Advanced Usage¶
Multiple functions in one script¶
We could also launch multiple functions (e.g. train on many GPUs, test on one GPU):
import torchrunx as trx
trained_model = trx.launch(
func=train,
hostnames=["node1", "node2"],
workers_per_host=8
).rank(0)
accuracy = trx.launch(
func=test,
func_args=(trained_model,),
hostnames=["localhost"],
workers_per_host=1
).rank(0)
print(f'Accuracy: {accuracy}')
torchrunx.launch
is self-cleaning: all processes are terminated (and the used memory is completely released) before the subsequent invocation.
CLI integration¶
We can use torchrunx.Launcher
to populate arguments from the CLI (e.g. with tyro):
import torchrunx as trx
import tyro
def distributed_function():
pass
if __name__ == "__main__":
launcher = tyro.cli(trx.Launcher)
launcher.run(distributed_function)
python ... --help
then results in:
╭─ options ─────────────────────────────────────────────╮
│ -h, --help show this help message and exit │
│ --hostnames {[STR [STR ...]]}|{auto,slurm} │
│ (default: auto) │
│ --workers-per-host INT|{[INT [INT ...]]}|{auto,slurm} │
│ (default: auto) │
│ --ssh-config-file {None}|STR|PATH │
│ (default: None) │
│ --backend {None,nccl,gloo,mpi,ucc,auto} │
│ (default: auto) │
│ --timeout INT (default: 600) │
│ --default-env-vars [STR [STR ...]] │
│ (default: PATH LD_LIBRARY ...) │
│ --extra-env-vars [STR [STR ...]] │
│ (default: ) │
│ --env-file {None}|STR|PATH │
│ (default: None) │
╰───────────────────────────────────────────────────────╯
SLURM integration¶
By default, the hostnames
or workers_per_host
arguments are populated from the current SLURM allocation.
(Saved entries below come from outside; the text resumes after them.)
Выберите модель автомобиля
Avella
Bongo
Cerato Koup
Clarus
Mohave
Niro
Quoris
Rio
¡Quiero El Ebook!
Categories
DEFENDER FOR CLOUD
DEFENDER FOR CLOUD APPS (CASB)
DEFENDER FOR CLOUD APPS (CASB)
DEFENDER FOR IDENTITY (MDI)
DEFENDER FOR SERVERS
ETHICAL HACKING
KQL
If no allocation is detected, we assume 1 machine (localhost) with N workers (num. GPUs or CPUs).
Raises a RuntimeError
if hostnames="slurm"
or workers_per_host="slurm"
but no allocation is detected.
Propagating exceptions¶
Exceptions that are raised in workers will be raised by the launcher process.
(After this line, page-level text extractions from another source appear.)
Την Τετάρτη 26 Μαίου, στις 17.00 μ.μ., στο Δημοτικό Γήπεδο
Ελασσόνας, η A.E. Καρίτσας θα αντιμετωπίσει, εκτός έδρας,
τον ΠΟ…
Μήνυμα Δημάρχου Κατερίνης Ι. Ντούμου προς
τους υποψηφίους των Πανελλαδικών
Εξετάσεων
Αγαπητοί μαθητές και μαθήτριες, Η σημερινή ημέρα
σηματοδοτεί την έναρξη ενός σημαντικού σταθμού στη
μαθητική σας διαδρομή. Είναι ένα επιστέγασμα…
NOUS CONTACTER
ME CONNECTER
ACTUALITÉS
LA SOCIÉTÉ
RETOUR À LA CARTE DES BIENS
A torchrunx.AgentFailedError
or torchrunx.WorkerFailedError
will be raised if any agent or worker dies unexpectedly (e.g. if sent a signal from the OS, due to segmentation faults or OOM).
Environment variables¶
Environment variables in the launcher process that match the default_env_vars
argument are automatically copied to agents and workers. We set useful defaults for Python and PyTorch. Environment variables are pattern-matched with this list using fnmatch
.
default_env_vars
can be overriden if desired. This list can be augmented using extra_env_vars
. Additional environment variables (and more custom bash logic) can be included via the env_file
argument. Our agents source
this file.
We also set the following environment variables in each worker: LOCAL_RANK
, RANK
, LOCAL_WORLD_SIZE
, WORLD_SIZE
, MASTER_ADDR
, and MASTER_PORT
.
Custom logging¶
We forward all logs (i.e. from logging
and sys.stdout
/sys.stderr
) from workers and agents to the launcher. By default, the logs from the first agent and its first worker are printed into the launcher’s stdout
stream. Logs from all agents and workers are written to files in $TORCHRUNX_LOG_DIR
(default: ./torchrunx_logs
) and are named by timestamp, hostname, and local_rank.
logging.Handler
objects can be provided via the handler_factory
argument to provide further customization (mapping specific agents/workers to custom output streams). You must pass a function that returns a list of logging.Handler
s to handler_factory
.
We provide some utilities to help:
- torchrunx.file_handler( ) Handler [source]¶
Handler builder function for writing logs from specified hostname/rank to a file.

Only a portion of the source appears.